Assessment of in silico and in vitro ADME and HDI characteristics of whole extract from Ayurvedic medicinal plants (PI: Dr. Kavita Pal)
Ayurvedic medicinal plants have been traditionally used for their therapeutic properties, and modern scientific approaches are increasingly being employed to understand their pharmacological potential. This study aimed to comprehensively profile the phytochemical composition of whole extracts from Ayurvedic medicinal plants using liquid chromatography-mass spectrometry (LC-MS). Additionally, an in silico evaluation is planned to be conducted to assess the components of these extracts followed by the physico-chemico-biological evaluations. Furthermore, we aim to perform in vitro and in vivo absorption, distribution, metabolism, and excretion (ADME) characterization and herb-drug interaction (HDI) studies for the whole extracts of Ayurvedic medicinal plants, along with standard-of-care chemotherapeutic drugs used in a known cancer type. This study will provide a platform for evaluation of drugs including in vitro and invitro models.
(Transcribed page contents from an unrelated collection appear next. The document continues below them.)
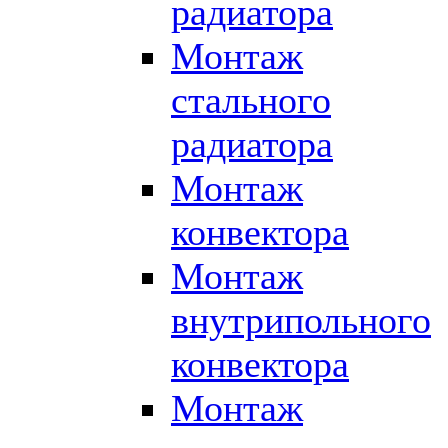
радиатора
Монтаж
стального
радиатора
Монтаж
конвектора
Монтаж
внутрипольного
конвектора
Монтаж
The study will provide valuable insights into the potential therapeutic effects and safety profiles of ayurvedic formulations in presence of chemotherapeutic drugs.
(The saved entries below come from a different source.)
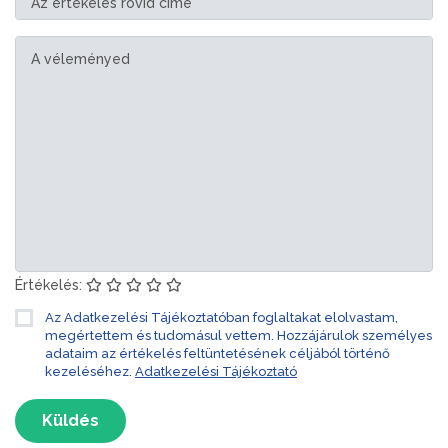
Értékelés:
Az Adatkezelési Tájékoztatóban foglaltakat elolvastam,
megértettem és tudomásul vettem. Hozzájárulok személyes
adataim az értékelés feltüntetésének céljából történő
kezeléséhez.
Adatkezelési Tájékoztató
Küldés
Pre-clinical investigation of nutritional interventions to reverse the higher susceptibility to chemotherapy-related toxicity caused by moderate malnutrition (PI: Dr. Kavita Pal & Dr Vikram Gota)
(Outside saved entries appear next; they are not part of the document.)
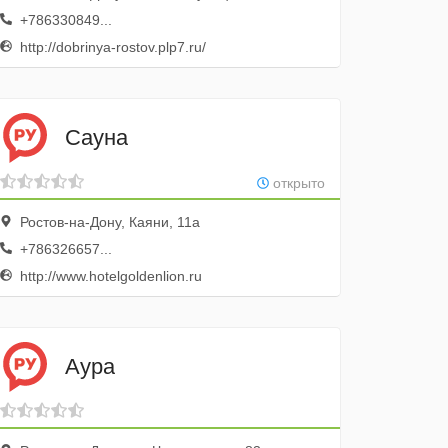
+786330849...
http://dobrinya-rostov.plp7.ru/
Сауна
открыто
Ростов-на-Дону, Каяни, 11а
+786326657...
http://www.hotelgoldenlion.ru
Аура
Approximately 40% children with cancer are malnourished at diagnosis. Malnutrition in young children with cancer can be a result of poor dietary intake or due to cachexia induced by cancer itself. In cancer, malnutrition is often associated with adverse outcomes in terms of safety, tolerability an efficacy of drugs. The effect could be mediated either through an inherent vulnerability of a child with malnutrition to the toxicity of chemotherapy, thereby affecting dose intensity and loos of efficacy. Alternatively, malnourishment may alter the pharmacokinetics of chemotherapeutic drugs leading to higher exposures and subsequent toxicity. Hence, with the aid of a sprinkler formulation containing all the micronutrients and macronutrients we aim to replenish the nutrients, which in turn, may improve the pharmacokinetics of the chemotherapeutic drugs leading to less or no adverse effects.